Building a Stemmer

An Intro to Text Normalization — let all look alike!

Published in

Analytics Vidhya

11 min readFeb 10, 2020

It is time to talk about stems.

Stems are the main body or stalk of a plant or shrub, typically rising above ground but occasionally subterranean. Well, that’s what google says, and it is right!

But here we’re going to talk about Word Stems. If you’re coming from my previous articles, you know that this is an optional step in the NLP Preprocessing Pipeline.

In this article we’ll implement the Porter Stemmer, probably the most famous algorithm for stemming out there, created by Martin Porter in 1979 (yes, it is old!). Even though this algorithm is “old”, it accomplishes well the task for most cases and will help us to understand the problematic involved in Text Normalization.

As usual, I’ll provide an overall explanation and motivation section and then we’ll get our hands into coding. But before that, I have to point where you can find more information about the Porter Stemmer — the best site out there is Martin’s own site, the tartarus. And even if you feel it is too ‘oldschool’ to be good (doesn’t even have css or js!!!), you can find all the important information out there (even for other stemmers). So, here’s the link/banner:

Porter Stemming Algorithm

This is the 'official' home page for distribution of the Porter Stemming Algorithm, written and maintained by its…

tartarus.org

Why Stemming?

To understand why, let us think back into 1979, the year when Martin Porter wrote his algorithm: the world is adapting to the first personal computers and most researchers are going back and forth with huge stacks of perforated cards or, if you’re in a very wealthy university/lab, a 5 inch, 160kb floppy disk to plug into a mainframe unit.

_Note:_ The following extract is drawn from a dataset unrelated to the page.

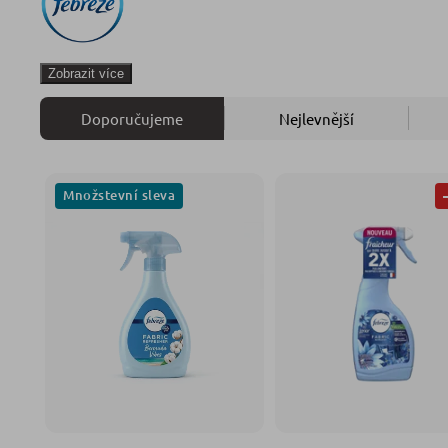
Zobrazit více
Doporučujeme
Nejlevnější
Množstevní sleva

This would be the place where you would be researching computers if you were in the 70's.

So that you know, a raw .txt file with the Universal Declaration of Human Rights occupy a 10kb file and a simple python file of instructions to do tokenization some other 6kb (python did not exist by then, and most languages, like FORTRAN, was way more verbose— at the exchange of lesser compiler complexity). To apply a simple tokenizer, you would have about 10% of your non-volatile memory occupied — now, imagine the volatile (RAM) memory? I’ll give you a hand — the TI-99/A, one of the fastest PCs at the time, had exacly 16kb vRAM (256 bytes real RAM).

The TI-99/A: this was the best PC you could have in 1979. It had 16kb vRAM.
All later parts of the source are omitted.